Enter Netflix, Redbox, iTunes and a few other pioneers, the relatively unsung heroes of this battlefield. They are forging a path that others will soon join. It's genius. I pay approximately a dollar per movie and I'm happy with that. It balances out the good and the bad and I don't feel like I've been pilfered. They've had their share of difficulties, but they've found a need within the public and have filled it. What is that need? Valuing movies we watch within the comfort of our homes at what they are actually worth. About 1 dollar. And I think that valuation will only go down.

Hollywood hates it. Writers are striking, Actors are demanding, and the public is "pirating", So what do limping studio executives do to compensate for the poor quality of their product, they whine and complain to Congress. They want our government to make it so we can't watch crappy movies on the internet. The legislation is actually so vague, in fact, that if you had a website and published an unapproved 30 second clip of the movie you watched over the weekend you could be considered contributing to the piracy of a film and sent to jail for 5 years or fined 250,000 dollars. That's more than I'm willing to pay to watch The Love Guru. Coneheads maybe, but not The Love Guru.

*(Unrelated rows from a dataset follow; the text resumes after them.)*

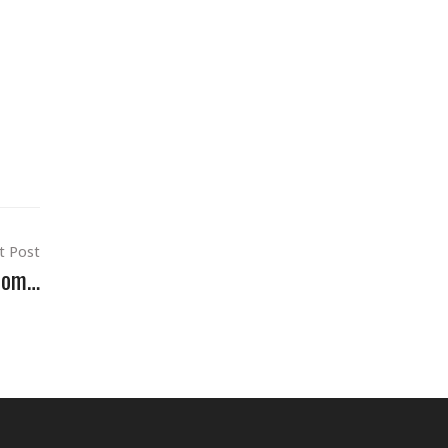
t Post
arom…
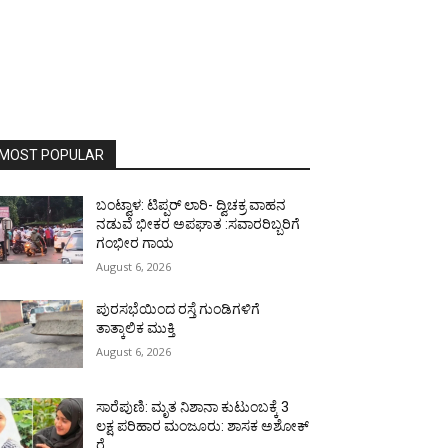
MOST POPULAR
ಬಂಟ್ವಾಳ: ಟಿಪ್ಪರ್ ಲಾರಿ- ದ್ವಿಚಕ್ರ ವಾಹನ
ನಡುವೆ ಭೀಕರ ಅಪಘಾತ :ಸವಾರರಿಬ್ಬರಿಗೆ
ಗಂಭೀರ ಗಾಯ
August 6, 2026
ಪುರಸಭೆಯಿಂದ ರಸ್ತೆ ಗುಂಡಿಗಳಿಗೆ
ತಾತ್ಕಾಲಿಕ ಮುಕ್ತಿ
August 6, 2026
ಸಾರೆಪುಣಿ: ಮೃತ ನಿಶಾನಾ ಕುಟುಂಬಕ್ಕೆ 3
ಲಕ್ಷ ಪರಿಹಾರ ಮಂಜೂರು: ಶಾಸಕ ಅಶೋಕ್
ರೈ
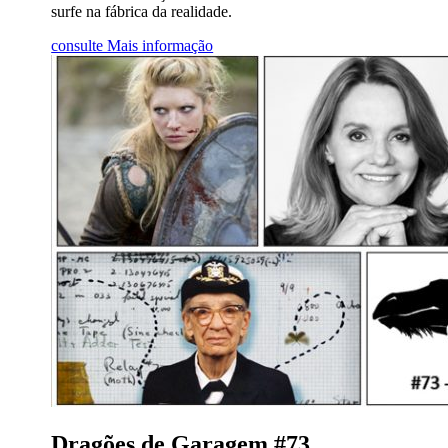
surfe na fábrica da realidade.
consulte Mais informação
Dragões de Garagem #73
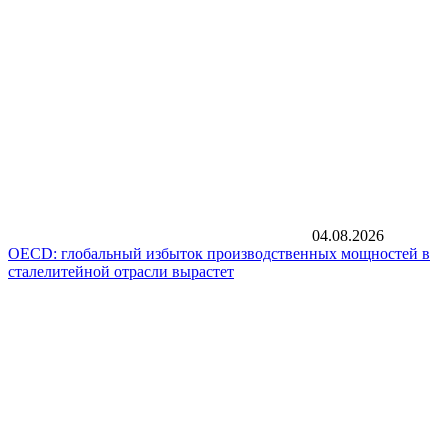
04.08.2026
OECD: глобальный избыток производственных мощностей в
сталелитейной отрасли вырастет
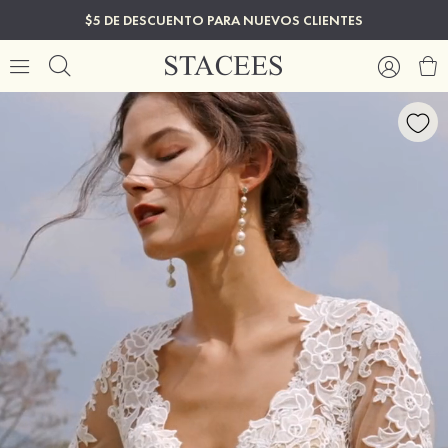
$5 DE DESCUENTO PARA NUEVOS CLIENTES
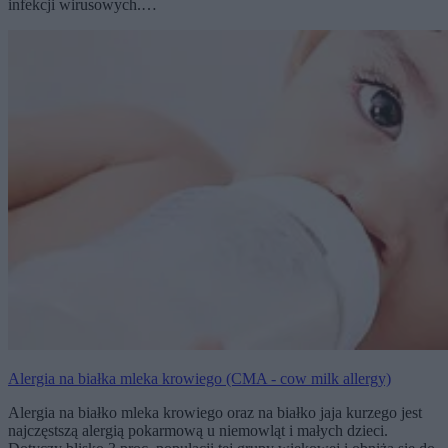
infekcji wirusowych.…
Alergia na białka mleka krowiego (CMA - cow milk allergy)
Alergia na białko mleka krowiego oraz na białko jaja kurzego jest
najczęstszą alergią pokarmową u niemowląt i małych dzieci.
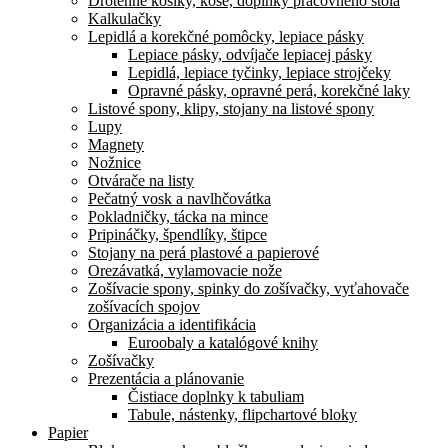
Drôtenné košíky, koše, doplnky pracovného stola
Kalkulačky
Lepidlá a korekčné pomôcky, lepiace pásky
Lepiace pásky, odvíjače lepiacej pásky
Lepidlá, lepiace tyčinky, lepiace strojčeky
Opravné pásky, opravné perá, korekčné laky
Listové spony, klipy, stojany na listové spony
Lupy
Magnety
Nožnice
Otvárače na listy
Pečatný vosk a navlhčovátka
Pokladničky, tácka na mince
Pripináčky, špendlíky, štipce
Stojany na perá plastové a papierové
Orezávatká, vylamovacie nože
Zošívacie spony, spinky do zošívačky, vyťahovače
zošívacích spojov
Organizácia a identifikácia
Euroobaly a katalógové knihy
Zošívačky
Prezentácia a plánovanie
Čistiace doplnky k tabuliam
Tabule, nástenky, flipchartové bloky
Papier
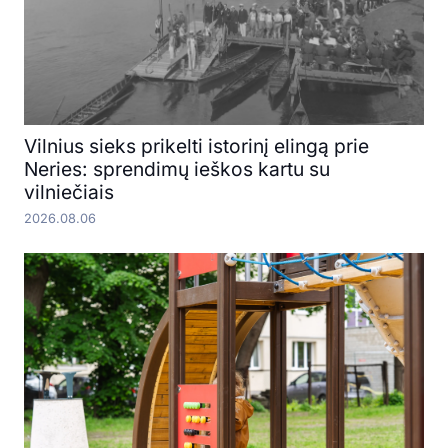
Vilnius sieks prikelti istorinį elingą prie
Neries: sprendimų ieškos kartu su
vilniečiais
2026.08.06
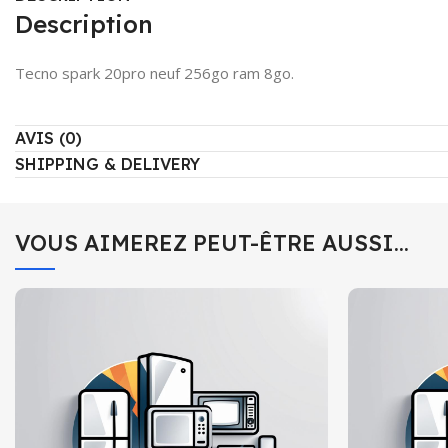
Description
Tecno spark 20pro neuf 256go ram 8go.
AVIS (0)
SHIPPING & DELIVERY
VOUS AIMEREZ PEUT-ÊTRE AUSSI…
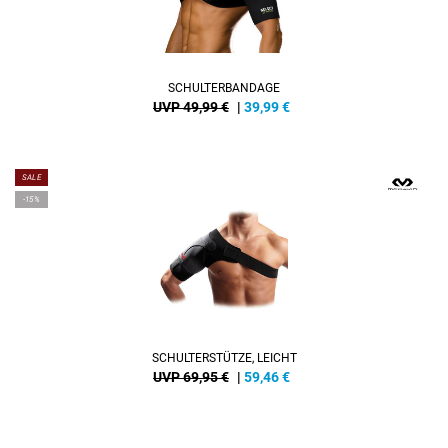
SCHULTERBANDAGE
UVP 49,99 €
|
39,99
€
SALE
-15%
SCHULTERSTÜTZE, LEICHT
UVP 69,95 €
|
59,46
€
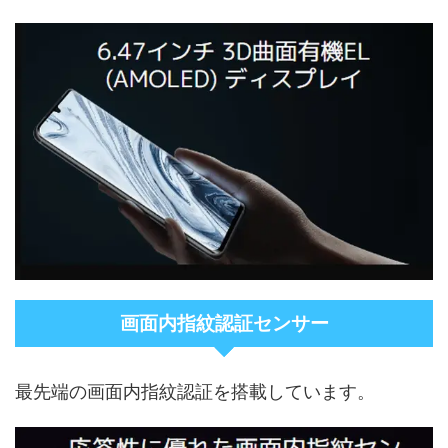
画面内指紋認証センサー
最先端の画面内指紋認証を搭載しています。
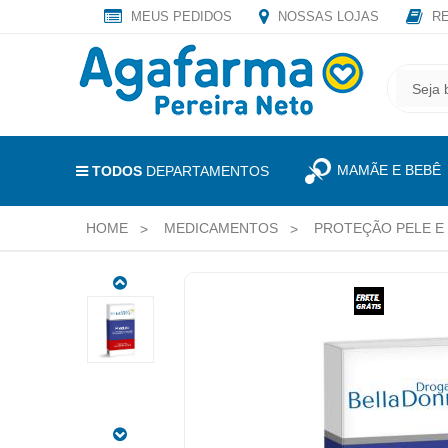
MEUS PEDIDOS
NOSSAS LOJAS
RE
OLÁ
,
CADASTRE
SEJA
SEU
BEM
E-
VINDO
MAIL
MAMÃE E BEBÊ
E
TODOS
DEPARTAMENTOS
RECEBA
LOGIN
TODAS
HOME
MEDICAMENTOS
PROTEÇÃO PELE E
&
AS
PROMOÇÕES
CADASTRO
EXCLUSIVAS.
NOVACORT
MEUS
20MG
PEDIDOS
+
0,64MG
TODOS
+
DEPARTAMENTOS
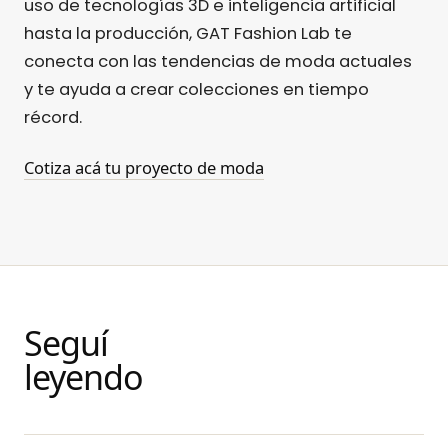
uso de tecnologías 3D e inteligencia artificial
hasta la producción, GAT Fashion Lab te
conecta con las tendencias de moda actuales
y te ayuda a crear colecciones en tiempo
récord.
Cotiza acá tu proyecto de moda
Seguí
leyendo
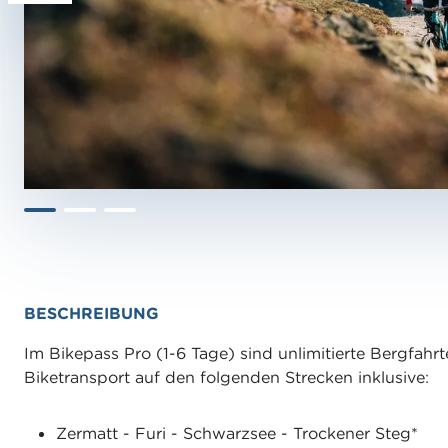
BESCHREIBUNG
Im Bikepass Pro (1-6 Tage) sind unlimitierte Bergfahrte
Biketransport auf den folgenden Strecken inklusive:
Zermatt - Furi - Schwarzsee - Trockener Steg*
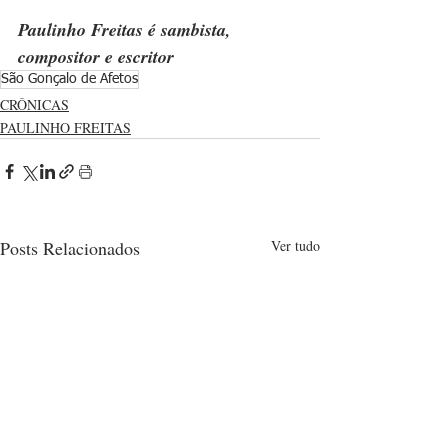
Paulinho Freitas é sambista, 
compositor e escritor
São Gonçalo de Afetos
CRÔNICAS
PAULINHO FREITAS
Posts Relacionados
Ver tudo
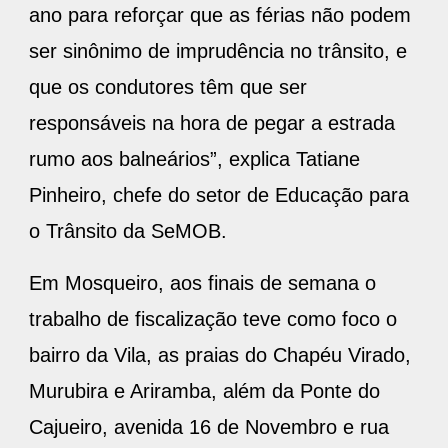
ano para reforçar que as férias não podem
ser sinônimo de imprudência no trânsito, e
que os condutores têm que ser
responsáveis na hora de pegar a estrada
rumo aos balneários”, explica Tatiane
Pinheiro, chefe do setor de Educação para
o Trânsito da SeMOB.
Em Mosqueiro, aos finais de semana o
trabalho de fiscalização teve como foco o
bairro da Vila, as praias do Chapéu Virado,
Murubira e Ariramba, além da Ponte do
Cajueiro, avenida 16 de Novembro e rua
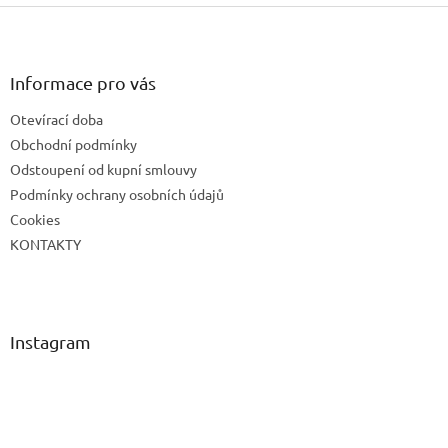
p
Z
i
á
s
p
u
a
Informace pro vás
t
Otevírací doba
í
Obchodní podmínky
Odstoupení od kupní smlouvy
Podmínky ochrany osobních údajů
Cookies
KONTAKTY
Instagram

Internet giants are standing up for you today regarding this bill and its arrival on the congressional floor. They claim it will give congress and movie studios the right to censor the internet. Google, Yahoo, Wikipedia, Craigslist, and many more have made a variety of changes to their websites to show their disapproval, and it's being called the SOPA blackout. Here! Here!
the Catholic Church in the middle ages, Nazi germany, China, Saudi Arabia, North Korea, Burma, Cuba, and my 7th grade English class all have one thing in common; they all contribute to censorship. Our freedom of speech is a treasure that we shouldn't take lightly.
Don't let the bullies in Los Angelos take it away from you because they can't make a decent movie. Stand up for your rights.
The Polar Bear says, "Take it easy, Hollywood. Be kind. Rewind."